[Extracted data entries]
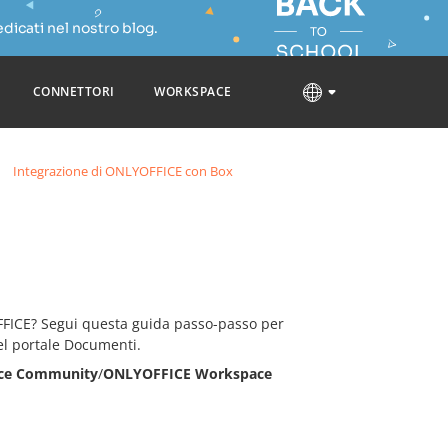
dicati nel nostro blog.
CONNETTORI
WORKSPACE
Integrazione di ONLYOFFICE con Box
FFICE? Segui questa guida passo-passo per
el portale Documenti.
ce Community
/
ONLYOFFICE Workspace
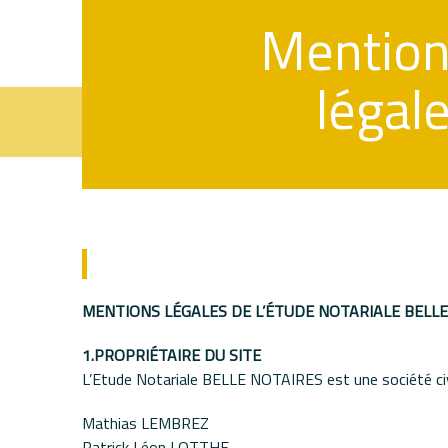
Mentio
légal
MENTIONS LÉGALES DE L’ÉTUDE NOTARIALE BELL
1.PROPRIÉTAIRE DU SITE
L’Etude Notariale BELLE NOTAIRES est une société civil
Mathias LEMBREZ
Patrick Léon LOTTHE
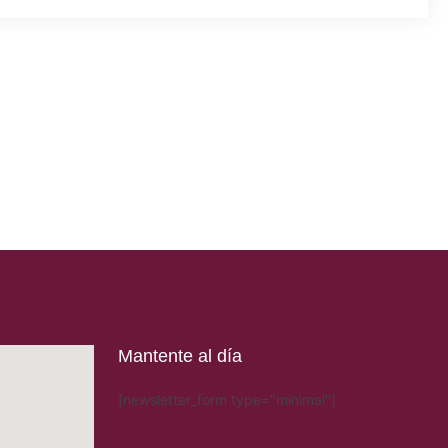
Mantente al día
[newsletter_form type="minimal"]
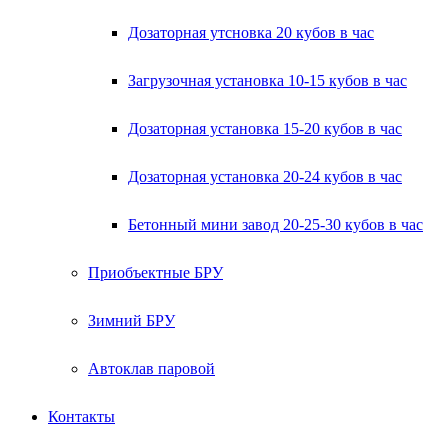
Дозаторная утсновка 20 кубов в час
Загрузочная установка 10-15 кубов в час
Дозаторная установка 15-20 кубов в час
Дозаторная установка 20-24 кубов в час
Бетонный мини завод 20-25-30 кубов в час
Приобъектные БРУ
Зимний БРУ
Автоклав паровой
Контакты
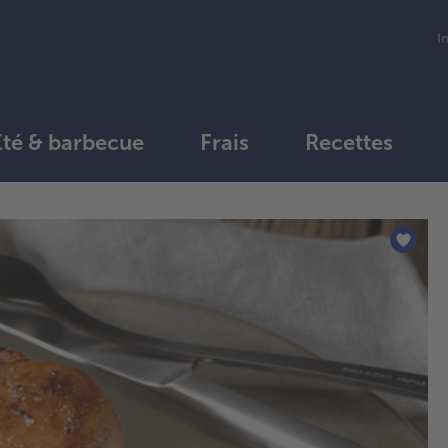
I
Été & barbecue
Frais
Recettes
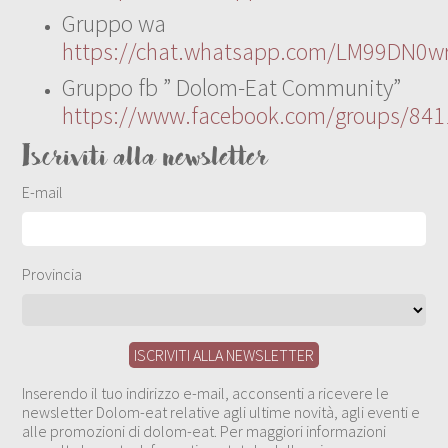
Gruppo wa
https://chat.whatsapp.com/LM99DN0wr
Gruppo fb ” Dolom-Eat Community”
https://www.facebook.com/groups/84
Iscriviti alla newsletter
E-mail
Provincia
Inserendo il tuo indirizzo e-mail, acconsenti a ricevere le
newsletter Dolom-eat relative agli ultime novità, agli eventi e
alle promozioni di dolom-eat. Per maggiori informazioni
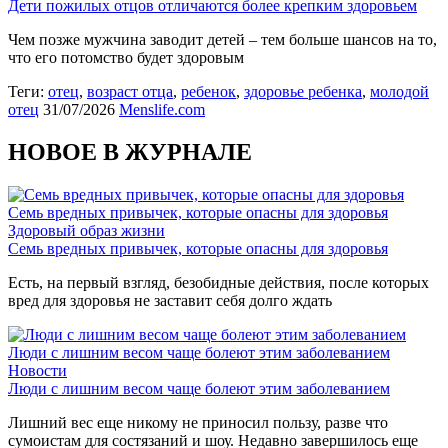
Дети пожилых отцов отличаются более крепким здоровьем
Чем позже мужчина заводит детей – тем больше шансов на то,
что его потомство будет здоровым
Теги:
отец
,
возраст отца
,
ребенок
,
здоровье ребенка
,
молодой
отец
31/07/2026
Menslife.com
НОВОЕ В ЖУРНАЛЕ
Семь вредных привычек, которые опасны для здоровья
Здоровый образ жизни
Семь вредных привычек, которые опасны для здоровья
Есть, на первый взгляд, безобидные действия, после которых
вред для здоровья не заставит себя долго ждать
Люди с лишним весом чаще болеют этим заболеванием
Новости
Люди с лишним весом чаще болеют этим заболеванием
Лишний вес еще никому не приносил пользу, разве что
сумоистам для состязаний и шоу. Недавно завершилось еще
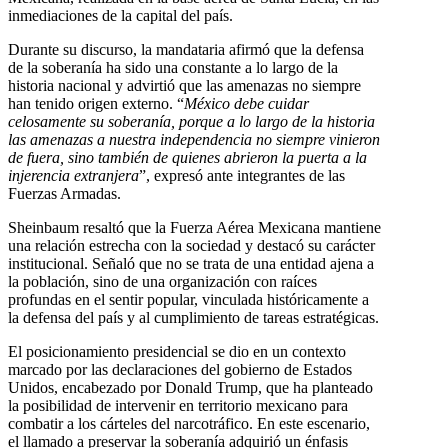
inmediaciones de la capital del país.
Durante su discurso, la mandataria afirmó que la defensa
de la soberanía ha sido una constante a lo largo de la
historia nacional y advirtió que las amenazas no siempre
han tenido origen externo. “
México debe cuidar
celosamente su soberanía, porque a lo largo de la historia
las amenazas a nuestra independencia no siempre vinieron
de fuera, sino también de quienes abrieron la puerta a la
injerencia extranjera
”, expresó ante integrantes de las
Fuerzas Armadas.
Sheinbaum resaltó que la Fuerza Aérea Mexicana mantiene
una relación estrecha con la sociedad y destacó su carácter
institucional. Señaló que no se trata de una entidad ajena a
la población, sino de una organización con raíces
profundas en el sentir popular, vinculada históricamente a
la defensa del país y al cumplimiento de tareas estratégicas.
El posicionamiento presidencial se dio en un contexto
marcado por las declaraciones del gobierno de Estados
Unidos, encabezado por Donald Trump, que ha planteado
la posibilidad de intervenir en territorio mexicano para
combatir a los cárteles del narcotráfico. En este escenario,
el llamado a preservar la soberanía adquirió un énfasis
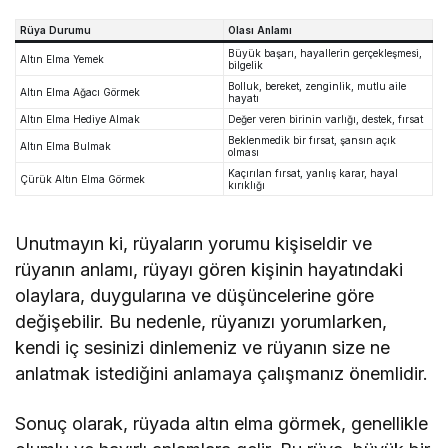
Rüya Durumu
Olası Anlamı
Büyük başarı, hayallerin gerçekleşmesi,
Altın Elma Yemek
bilgelik
Bolluk, bereket, zenginlik, mutlu aile
Altın Elma Ağacı Görmek
hayatı
Altın Elma Hediye Almak
Değer veren birinin varlığı, destek, fırsat
Beklenmedik bir fırsat, şansın açık
Altın Elma Bulmak
olması
Kaçırılan fırsat, yanlış karar, hayal
Çürük Altın Elma Görmek
kırıklığı
Unutmayın ki, rüyaların yorumu kişiseldir ve
rüyanın anlamı, rüyayı gören kişinin hayatındaki
olaylara, duygularına ve düşüncelerine göre
değişebilir. Bu nedenle, rüyanızı yorumlarken,
kendi iç sesinizi dinlemeniz ve rüyanın size ne
anlatmak istediğini anlamaya çalışmanız önemlidir.
Sonuç olarak, rüyada altın elma görmek, genellikle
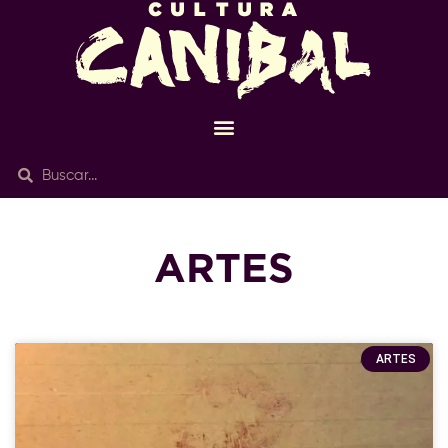
ARTES
ARTES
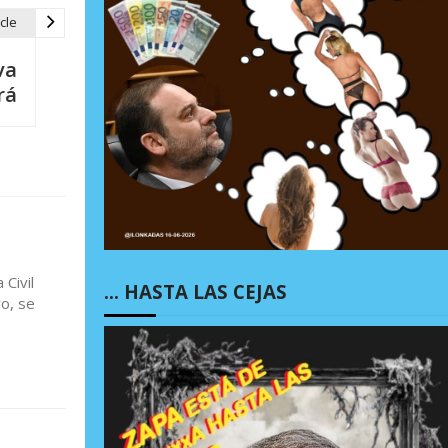
cle
va
rá
Civil
… HASTA LAS CEJAS
o, se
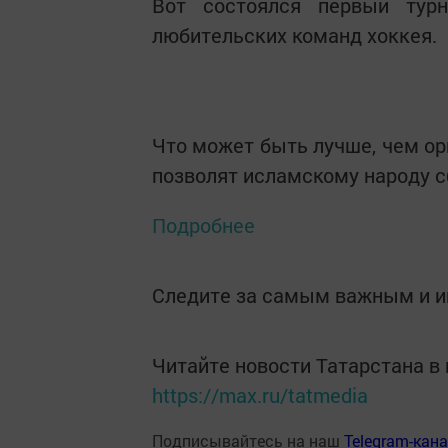
Вот состоялся первый тур
любительских команд хоккея.
Что может быть лучше, чем ор
позволят исламскому народу с
Подробнее
Следите за самым важным и 
Читайте новости Татарстана 
https://max.ru/tatmedia
Подписывайтесь на наш
Telegram-кан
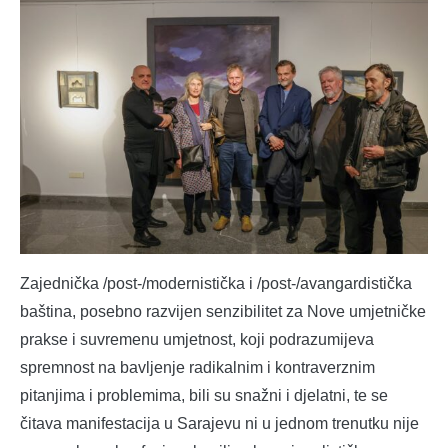
Zajednička /post-/modernistička i /post-/avangardistička
baština, posebno razvijen senzibilitet za Nove umjetničke
prakse i suvremenu umjetnost, koji podrazumijeva
spremnost na bavljenje radikalnim i kontraverznim
pitanjima i problemima, bili su snažni i djelatni, te se
čitava manifestacija u Sarajevu ni u jednom trenutku nije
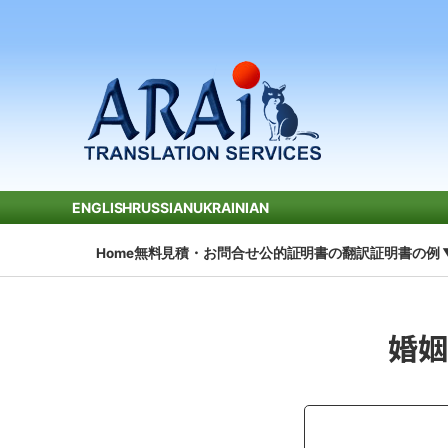
ENGLISH
RUSSIAN
UKRAINIAN
Home
無料見積・お問合せ
公的証明書の翻訳
証明書の例 
婚姻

* **EXERCISE BRIEF**:
Copy all the records word for word and keep the pictures out.

* **SOLUTION FOR THIS EXERCISE**:
dicati nel nostro blog.
CONNETTORI
WORKSPACE
Integrazione di ONLYOFFICE con Box
FFICE? Segui questa guida passo-passo per
el portale Documenti.
ce Community
/
ONLYOFFICE Workspace
Mentio
légal
MENTIONS LÉGALES DE L’ÉTUDE NOTARIALE BELL
1.PROPRIÉTAIRE DU SITE
L’Etude Notariale BELLE NOTAIRES est une société civil
Mathias LEMBREZ
Patrick Léon LOTTHE
Mantente al día
[newsletter_form type="minimal"]
Дозаторная утсновка 20 кубов в час
Загрузочная установка 10-15 кубов в час
Дозаторная установка 15-20 кубов в час
Дозаторная установка 20-24 кубов в час
Бетонный мини завод 20-25-30 кубов в час
Приобъектные БРУ
Зимний БРУ
Автоклав паровой
Контакты
I
Été & barbecue
Frais
Recettes
Gruppo wa
https://chat.whatsapp.com/LM99DN0wr
Gruppo fb ” Dolom-Eat Community”
https://www.facebook.com/groups/84
Iscriviti alla newsletter
E-mail
Provincia
Inserendo il tuo indirizzo e-mail, acconsenti a ricevere le
newsletter Dolom-eat relative agli ultime novità, agli eventi e
alle promozioni di dolom-eat. Per maggiori informazioni
Дети пожилых отцов отличаются более крепким здоровьем
Чем позже мужчина заводит детей – тем больше шансов на то,
что его потомство будет здоровым
Теги:
отец
,
возраст отца
,
ребенок
,
здоровье ребенка
,
молодой
отец
31/07/2026
Menslife.com
НОВОЕ В ЖУРНАЛЕ
Семь вредных привычек, которые опасны для здоровья
Здоровый образ жизни
Семь вредных привычек, которые опасны для здоровья
Есть, на первый взгляд, безобидные действия, после которых
вред для здоровья не заставит себя долго ждать
Люди с лишним весом чаще болеют этим заболеванием
Новости
Люди с лишним весом чаще болеют этим заболеванием
Лишний вес еще никому не приносил пользу, разве что
сумоистам для состязаний и шоу. Недавно завершилось еще
inmediaciones de la capital del país.
Durante su discurso, la mandataria afirmó que la defensa
de la soberanía ha sido una constante a lo largo de la
historia nacional y advirtió que las amenazas no siempre
han tenido origen externo. “
México debe cuidar
celosamente su soberanía, porque a lo largo de la historia
las amenazas a nuestra independencia no siempre vinieron
de fuera, sino también de quienes abrieron la puerta a la
injerencia extranjera
”, expresó ante integrantes de las
Fuerzas Armadas.
Sheinbaum resaltó que la Fuerza Aérea Mexicana mantiene
una relación estrecha con la sociedad y destacó su carácter
institucional. Señaló que no se trata de una entidad ajena a
la población, sino de una organización con raíces
profundas en el sentir popular, vinculada históricamente a
la defensa del país y al cumplimiento de tareas estratégicas.
El posicionamiento presidencial se dio en un contexto
marcado por las declaraciones del gobierno de Estados
Unidos, encabezado por Donald Trump, que ha planteado
la posibilidad de intervenir en territorio mexicano para
combatir a los cárteles del narcotráfico. En este escenario,
el llamado a preservar la soberanía adquirió un énfasis
Rüya Durumu
Olası Anlamı
Büyük başarı, hayallerin gerçekleşmesi,
Altın Elma Yemek
bilgelik
Bolluk, bereket, zenginlik, mutlu aile
Altın Elma Ağacı Görmek
hayatı
Altın Elma Hediye Almak
Değer veren birinin varlığı, destek, fırsat
Beklenmedik bir fırsat, şansın açık
Altın Elma Bulmak
olması
Kaçırılan fırsat, yanlış karar, hayal
Çürük Altın Elma Görmek
kırıklığı
Unutmayın ki, rüyaların yorumu kişiseldir ve
rüyanın anlamı, rüyayı gören kişinin hayatındaki
olaylara, duygularına ve düşüncelerine göre
değişebilir. Bu nedenle, rüyanızı yorumlarken,
kendi iç sesinizi dinlemeniz ve rüyanın size ne
anlatmak istediğini anlamaya çalışmanız önemlidir.
Sonuç olarak, rüyada altın elma görmek, genellikle
ARTES
ARTES
cle
va
rá
Civil
… HASTA LAS CEJAS
o, se
Вот состоялся первый тур
любительских команд хоккея.
Что может быть лучше, чем ор
позволят исламскому народу с
Подробнее
Следите за самым важным и 
Читайте новости Татарстана 
https://max.ru/tatmedia
Подписывайтесь на наш
Telegram-кан
Zajednička /post-/modernistička i /post-/avangardistička
baština, posebno razvijen senzibilitet za Nove umjetničke
prakse i suvremenu umjetnost, koji podrazumijeva
spremnost na bavljenje radikalnim i kontraverznim
pitanjima i problemima, bili su snažni i djelatni, te se
čitava manifestacija u Sarajevu ni u jednom trenutku nije
ENGLISH
RUSSIAN
UKRAINIAN
Home
無料見積・お問合せ
公的証明書の翻訳
証明書の例 
婚姻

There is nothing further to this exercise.